【実施例1】
【0017】
まず、給油式圧縮機の全体構成を
図1に示す系統図により説明する。
図において、1はスクリュー圧縮機などで構成された圧縮機本体、2は前記圧縮機本体1を駆動するための電動機、3は前記圧縮機本体1の吸入側に空気を導入するための吸入配管で、この吸入配管3には吸込フィルタ4及び吸込絞り弁5が設けられている。6は前記圧縮機本体1の吐出側に接続された吐出配管で、この吐出配管6には、油分離器7と、この油分離器7の下流側にアフタークーラ8が設けられている。
【0018】
前記油分離器7の下部には油戻し配管9が設けられており、前記油分離器7に溜まった油(潤滑油)は前記油戻し配管9から取り出された後、一部はバイパス配管9a側に流れ、残りは油戻し配管9bを通ってオイルクーラ10へ導かれて冷却された後、前記バイパス配管9aを流れる油と合流し、その後油戻し配管9cを通って前記圧縮機本体1の圧縮作動室へ注入される。
【0019】
なお、図示してはいないが、圧縮機本体1へ注入される油の温度が適切な温度になるように前記バイパス配管9aを流れる油の量は調整される。

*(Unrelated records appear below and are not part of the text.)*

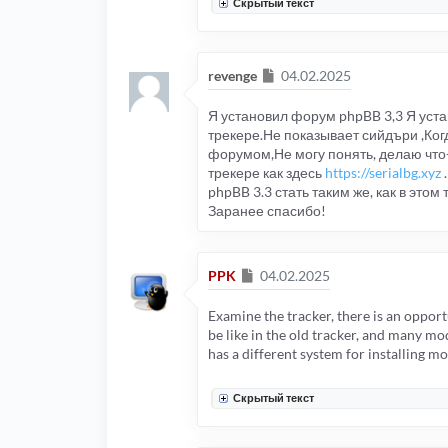
Скрытый текст
Сообщение
revenge
04.02.2025
Я установил форум phpBB 3,3 Я устано
трекере.Не показывает сийдъри ,Ко
форумом,Не могу понять, делаю что-т
трекере как здесь
https://serialbg.xyz
.
phpBB 3.3 стать таким же, как в это
Заранее спасибо!
Сообщение
PPK
04.02.2025
Examine the tracker, there is an opport
be like in the old tracker, and many mo
has a different system for installing m
Скрытый текст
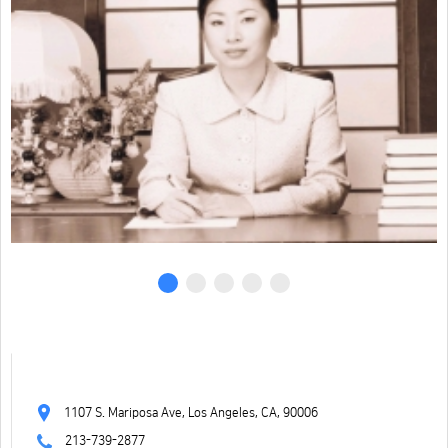
1107 S. Mariposa Ave, Los Angeles, CA, 90006
213-739-2877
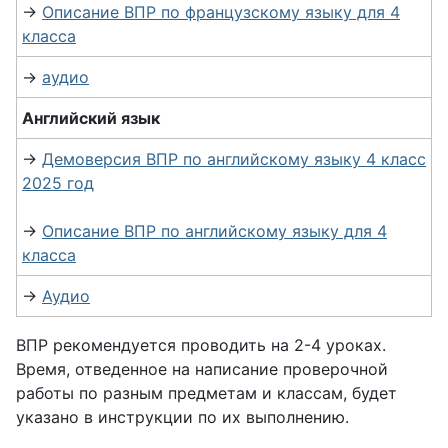
→
Описание ВПР по французскому языку для 4
класса
→
аудио
Английский язык
→
Демоверсия ВПР по английскому языку 4 класс
2025 год
→
Описание ВПР по английскому языку для 4
класса
→
Аудио
ВПР рекомендуется проводить на 2-4 уроках.
Время, отведенное на написание проверочной
работы по разным предметам и классам, будет
указано в инструкции по их выполнению.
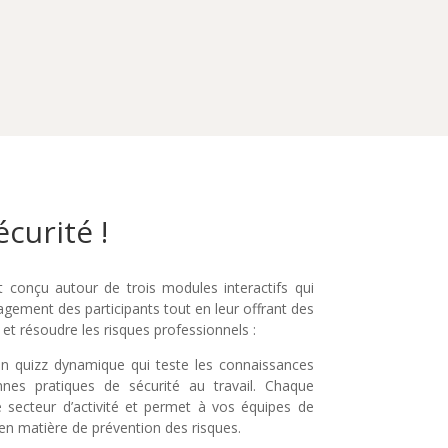
écurité !
 conçu autour de trois modules interactifs qui
agement des participants tout en leur offrant des
r et résoudre les risques professionnels :
un quizz dynamique qui teste les connaissances
nnes pratiques de sécurité au travail. Chaque
 secteur d’activité et permet à vos équipes de
s en matière de prévention des risques.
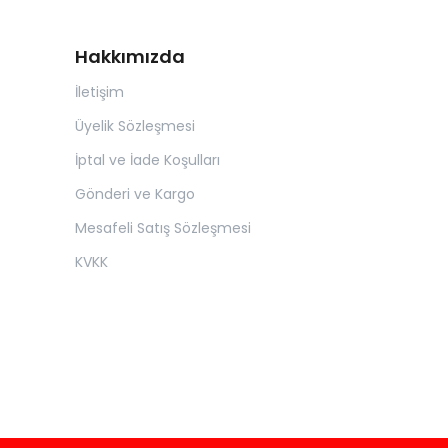
Hakkımızda
İletişim
Üyelik Sözleşmesi
İptal ve İade Koşulları
Gönderi ve Kargo
Mesafeli Satış Sözleşmesi
KVKK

例えば、前記バイパス配管9aとオイルクーラ10からの油戻し配管9bとの合流部に温調弁などを設け、オイルクーラ10からの油の温度に応じて前記バイパス配管9aを流れる油のバイパス量を調整し、予め決められた所定の温度範囲の油温となるように温度調節されて圧縮機本体1に注入されるように構成されている。
【0020】
11は前記アフタークーラ8を流れる圧縮空気及び前記オイルクーラ10を流れる油を冷却するための冷却ファンで、この冷却ファン11は電動機12により駆動される。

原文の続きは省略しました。